‘You’re on the front line’: Dozens of first responders among Freedom Park crowd gathered to remember 9/11
EDWARDS — Tuesday, Sept. 11, was a day to remember.
“When I was a young boy, I wanted to grow up and become a cowboy or a pilot,” U.S. Army and Vietnam veteran Capt. Pete Thompson told dozens of first responders during a memorial ceremony in Freedom Park. “Those were the heroic figures of our culture in the 1950s.
“Today is 9/11 in the year 2018 and I’m 74 years of age. The world and our culture has changed a lot. If I was a little boy today, I would want to be what I’m looking at. You. The first responders of America. You. The firefighters, the police officers, the paramedics, state troopers. You are the combat front line of our society, because of 9/11, because of Hurricane Katrina, because of the Lake Christine fire. You’re on the front line every day.
“May God bless and protect you and protect our wonderful society.”
Pentagon limestone piece B0045
Buddy Sims was in full uniform, explaining how a 22,000-pound pyramid came to be holding a 700-pound block of Indiana limestone, all part of a memorial designed by local architect Tab Bonidy.
After 9/11, a couple dozen members of the local VFW Post met in Bob’s restaurant in Avon, asking, “What can we do to help America?” That’s not a rhetorical question for these people.
Buddy Sims, a decorated bomber pilot from the Vietnam era, went back on active duty. He was stationed in Saudi Arabia, where he helped plan and execute Operation Desert Storm.
When he was stateside, he was assigned to the Pentagon, where then-County Commissioners Tom Stone, Michael Gallagher and Arn Menconi came for a visit. During a tour of the five-sided building, Sims pointed out a pile of 100 limestone rocks behind a barbed wire fence.
Every piece of Indiana limestone used to build the Pentagon is numbered. The piece in Eagle County’s Freedom Park is B0045.
Buddy Sims suggested that Eagle County should build a memorial with one of those pieces of Pentagon limestone. That was all it took for the commissioners to run with the idea.
“I was honored to be part of the process and name the park, as well,” Stone said Tuesday.
In fact, the commissioners rented the Penske truck Buddy and Bonnie Sims drove to haul B0045 from the Pentagon to Eagle County.
Buddy and Bonnie Sims arrived at the Pentagon about the time a snowstorm did, which shut down the entire city. So they waited a day.
The next day, they wanted to use a forklift to lift the 700-pound piece of limestone into their Penske truck. The forklift was just sitting there, but of course, this was Washington, D.C., and no one had the spine to act independently and give them permission to fire it up.
Buddy Sims still had all kinds of generals, colonels and Congressmen on speed dial, and started working the phone.
“Several sergeants and a general showed up,” said Buddy Sims, who added that it would not be enough to lift it.
Several eager young Congressional staffers showed up to help, dressed in business attire — nice dresses, cashmere and fur coats, heels and suits.

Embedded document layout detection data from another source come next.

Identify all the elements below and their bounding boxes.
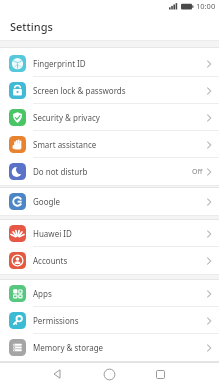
staticText: Security & privacy: [33, 112, 207, 123]
button[interactable]: [150, 364, 170, 384]
button[interactable]: Accounts: [0, 247, 219, 274]
staticText: Permissions: [33, 315, 207, 326]
staticText: Huawei ID: [33, 228, 207, 239]
button[interactable]: Apps: [0, 280, 219, 307]
staticText: Memory & storage: [33, 342, 207, 353]
button[interactable]: Google: [0, 188, 219, 215]
button[interactable]: [47, 364, 67, 384]
button[interactable]: Fingerprint ID: [0, 50, 219, 77]
staticText: Google: [33, 196, 207, 207]
button[interactable]: Huawei ID: [0, 220, 219, 247]
staticText: Settings: [10, 19, 53, 34]
staticText: Fingerprint ID: [33, 58, 207, 69]
staticText: Screen lock & passwords: [33, 85, 207, 96]
button[interactable]: Security & privacy: [0, 104, 219, 131]
button[interactable]: Memory & storage: [0, 334, 219, 361]
staticText: Accounts: [33, 255, 207, 266]
staticText: Smart assistance: [33, 139, 207, 150]
button[interactable]: Smart assistance: [0, 131, 219, 158]
button[interactable]: Do not disturb: [0, 158, 219, 185]
staticText: Off: [192, 167, 203, 177]
button[interactable]: Screen lock & passwords: [0, 77, 219, 104]
button[interactable]: [99, 364, 119, 384]
staticText: Apps: [33, 288, 207, 299]
button[interactable]: Permissions: [0, 307, 219, 334]
staticText: Do not disturb: [33, 166, 192, 177]
staticText: 10:00: [196, 1, 216, 11]
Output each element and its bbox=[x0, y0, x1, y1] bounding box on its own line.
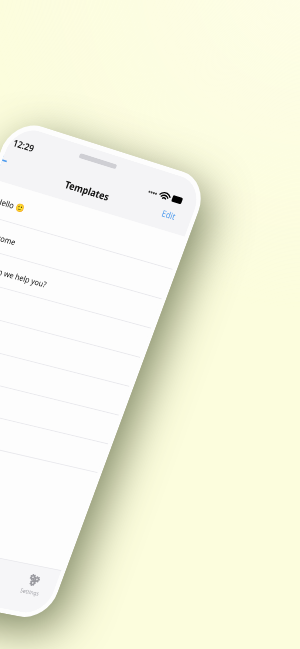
button[interactable]: Greeting bbox=[0, 277, 151, 358]
button[interactable]: Feedback bbox=[0, 369, 119, 444]
button[interactable]: How can we help you? bbox=[0, 246, 162, 329]
staticText: 12:29 bbox=[12, 136, 37, 154]
button[interactable]: Follow up bbox=[0, 308, 140, 387]
staticText: Templates bbox=[63, 177, 112, 204]
button[interactable]: Hello 🙂 bbox=[0, 180, 185, 270]
staticText: Hello 🙂 bbox=[0, 195, 27, 214]
other: Settings bbox=[26, 572, 42, 588]
staticText: Settings bbox=[19, 587, 40, 597]
button[interactable]: Add template bbox=[0, 150, 14, 172]
button[interactable]: Thank you bbox=[0, 339, 129, 416]
button[interactable]: Settings bbox=[5, 569, 59, 600]
staticText: How can we help you? bbox=[0, 259, 49, 290]
button[interactable]: Edit bbox=[160, 207, 178, 222]
staticText: Welcome bbox=[0, 228, 18, 247]
button[interactable]: Welcome bbox=[0, 215, 172, 299]
button[interactable]: Closing bbox=[0, 399, 108, 473]
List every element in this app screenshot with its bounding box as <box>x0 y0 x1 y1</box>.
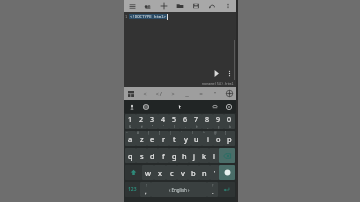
staticText: s <box>140 151 144 161</box>
button[interactable]: h <box>179 148 189 163</box>
staticText: u <box>194 134 199 144</box>
button[interactable]: k <box>199 148 209 163</box>
button[interactable]: 4 <box>158 114 169 129</box>
button[interactable]: Clipboard <box>174 101 185 112</box>
staticText: & <box>129 125 132 129</box>
staticText: ? <box>212 184 214 188</box>
button[interactable]: Backspace <box>219 148 235 163</box>
button[interactable]: 5 <box>169 114 180 129</box>
button[interactable]: = <box>194 87 208 100</box>
button[interactable]: ] <box>224 131 235 146</box>
staticText: 8 <box>205 115 210 125</box>
button[interactable]: g <box>169 148 179 163</box>
button[interactable]: </ <box>152 87 166 100</box>
staticText: à <box>229 125 231 129</box>
staticText: 4 <box>161 115 166 125</box>
staticText: k <box>202 151 207 161</box>
button[interactable]: 7 <box>191 114 202 129</box>
button[interactable]: 3 <box>147 114 158 129</box>
button[interactable]: 8 <box>202 114 213 129</box>
button[interactable]: ! <box>140 182 151 197</box>
staticText: _ <box>185 90 189 98</box>
button[interactable]: Menu <box>124 0 140 12</box>
button[interactable]: ^ <box>202 131 213 146</box>
button[interactable]: Voice input <box>126 101 137 112</box>
staticText: # <box>137 131 139 135</box>
button[interactable]: " <box>208 87 222 100</box>
button[interactable]: 2 <box>136 114 147 129</box>
button[interactable]: v <box>177 165 188 180</box>
button[interactable]: x <box>154 165 166 180</box>
staticText: ' <box>163 125 164 129</box>
button[interactable]: Keyboard settings <box>223 101 234 112</box>
button[interactable]: 1 <box>124 12 236 87</box>
staticText: ' <box>214 169 216 177</box>
button[interactable]: Add <box>156 0 172 12</box>
staticText: [ <box>159 131 160 135</box>
button[interactable]: Editor options <box>224 68 234 78</box>
button[interactable]: c <box>166 165 177 180</box>
button[interactable]: < <box>138 87 152 100</box>
button[interactable]: b <box>188 165 199 180</box>
button[interactable]: Emoji <box>219 165 235 180</box>
button[interactable]: Keyboard layout <box>124 87 138 100</box>
button[interactable]: 1 <box>125 114 136 129</box>
staticText: j <box>193 151 195 161</box>
staticText: p <box>227 134 232 144</box>
button[interactable]: Space, English <box>151 182 207 197</box>
staticText: o <box>216 134 221 144</box>
button[interactable]: @ <box>213 131 224 146</box>
staticText: > <box>171 90 175 98</box>
staticText: _ <box>207 125 209 129</box>
button[interactable]: Save <box>188 0 204 12</box>
button[interactable]: ~ <box>125 131 136 146</box>
button[interactable]: q <box>125 148 136 163</box>
button[interactable]: Open folder <box>172 0 188 12</box>
button[interactable]: [ <box>158 131 169 146</box>
button[interactable]: Enter <box>218 182 235 197</box>
staticText: q <box>128 151 133 161</box>
staticText: " <box>152 125 154 129</box>
staticText: ] <box>225 131 226 135</box>
staticText: | <box>170 131 172 135</box>
button[interactable]: More options <box>220 0 236 12</box>
button[interactable]: f <box>158 148 169 163</box>
button[interactable]: s <box>136 148 147 163</box>
staticText: < <box>143 90 147 98</box>
staticText: y <box>184 134 188 144</box>
staticText: è <box>196 125 198 129</box>
button[interactable]: > <box>166 87 180 100</box>
button[interactable]: j <box>189 148 199 163</box>
button[interactable]: ` <box>180 131 191 146</box>
button[interactable]: n <box>199 165 210 180</box>
button[interactable]: w <box>142 165 154 180</box>
staticText: ‹ English › <box>169 187 190 193</box>
button[interactable]: | <box>169 131 180 146</box>
button[interactable]: ' <box>210 165 219 180</box>
button[interactable]: Shift <box>125 165 142 180</box>
staticText: { <box>148 131 150 135</box>
staticText: w <box>145 168 151 178</box>
staticText: v <box>181 168 185 178</box>
button[interactable]: More symbols <box>222 87 236 100</box>
button[interactable]: d <box>147 148 158 163</box>
staticText: noname(54).html <box>202 81 234 86</box>
staticText: @ <box>214 131 217 135</box>
button[interactable]: l <box>209 148 219 163</box>
button[interactable]: 0 <box>224 114 235 129</box>
staticText: 3 <box>150 115 155 125</box>
button[interactable]: Undo <box>204 0 220 12</box>
button[interactable]: 6 <box>180 114 191 129</box>
button[interactable]: _ <box>180 87 194 100</box>
button[interactable]: 9 <box>213 114 224 129</box>
button[interactable]: Stickers <box>209 101 220 112</box>
button[interactable]: # <box>136 131 147 146</box>
button[interactable]: 123 <box>125 182 140 197</box>
button[interactable]: Run <box>210 67 222 79</box>
staticText: 123 <box>128 186 137 193</box>
button[interactable]: Language <box>140 101 151 112</box>
button[interactable]: \ <box>191 131 202 146</box>
button[interactable]: { <box>147 131 158 146</box>
button[interactable]: Font <box>140 0 156 12</box>
button[interactable]: ? <box>207 182 218 197</box>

“About 20 of us took ahold of that piece of limestone and lifted it into the truck,” Sims said.
By the way, it took eight months to build the Pentagon in 1943.
When Buddy and Bonnie Sims crested Vail Pass on their way home, dozens of first responders met them to escort them home.
“After Flight 77 hit the Pentagon, they went back to the quarry in Indiana where the limestone originally came from and asked them to make more. They were happy to. They made thousands more,” Sims said.
War and peace
War and peace are sometimes woven from the same tapestry. As Buddy Sims was speaking, a few radios carried by firefighters blared. The engines and sirens wound up, and they were on their way. They did not know where, they just knew that the call went, and they would answer it.
After taps played and the ceremony was concluding, Rev. Michael Carlton from Calvary Chapel bowed his head along with the crowd of warriors and prayed for peace.